Warum sich die CDU in der K-Frage nicht von der CSU die Antwort vorgeben lassen wird

Der Parteivorsitzende wird auch Kanzlerkandidat der Union sein.

Das steht seit der verunglückten Selbstinszenierung von Friedrich Merz, aber auch von Laschets „Teampartner“ Jens Spahn im Umfeld des CDU-Parteitags fest. Dagegen wird noch mehrere Wochen lang offenbleiben, ob der neu gewählte CDU-Vorsitzende Armin Laschet die Unionsparteien als Kanzlerkandidat tatsächlich in den Bundestagswahlkampf führen darf oder ob ihm der Vorsitzende der CSU, Markus Söder, die Kandidatur streitig machen kann und wird. Weder dessen „Mein-Platz-ist-in-Bayern-Mantra“ noch Söders Beschreibung der protokollarischen Reihenfolge (der CDU komme angesichts ihrer Größe das „geborene Vorschlagsrecht“ zu, die CSU habe aber ein Vetorecht) tragen zur Klärung dieser Frage bei. Ein paar andere Sachverhalte dagegen schon.

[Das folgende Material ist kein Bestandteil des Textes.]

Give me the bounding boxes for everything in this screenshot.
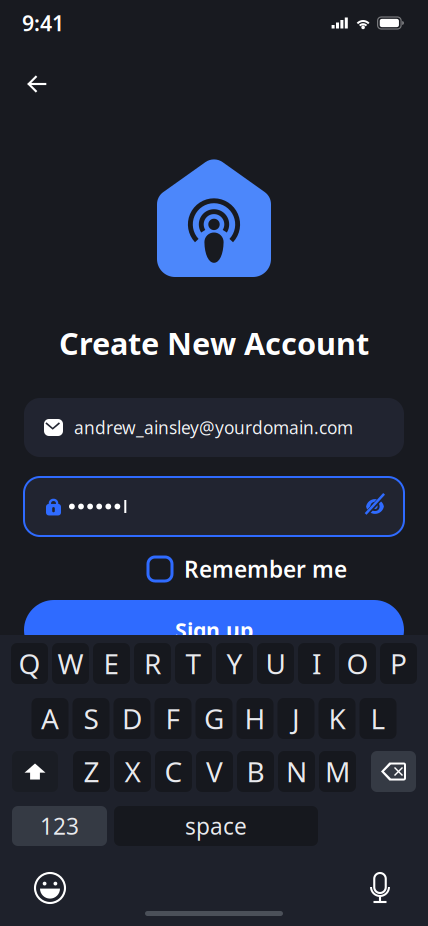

Zunächst lässt sich das Fehlen eines Präzedenzfalls konstatieren: Noch nie in der Geschichte der Bundesrepublik fand ein unionsinterner Kanzlerkandidatenstreit zwischen den Vorsitzenden beider Schwesterparteien statt. 1980 hatte der damalige CDU-Partei- und gleichzeitige Bundestagsfraktionsvorsitzende Helmut Kohl angesichts der Aussichtslosigkeit, eine unionsgeführte Bundesregierung bilden zu können, frühzeitig auf die Kandidatur des niedersächsischen Ministerpräsidenten Ernst Albrecht (CDU) gesetzt. Dieser Plan scheiterte an Franz Josef Strauß, der unter Einsatz CSU-typischer Erpressungsrhetorik – also der Androhung, die CSU könne ja auch außerhalb Bayerns antreten – von der CDU/CSU-Bundestagsfraktion zum Kanzlerkandidaten gekürt wurde. 2002 traf Angela Merkel angesichts des Widerstands, der ihr aus den Reihen der eigenen Partei entgegenschlug, eigenständig die Entscheidung, die Kanzlerkandidatur Edmund Stoiber (CSU) zu überlassen.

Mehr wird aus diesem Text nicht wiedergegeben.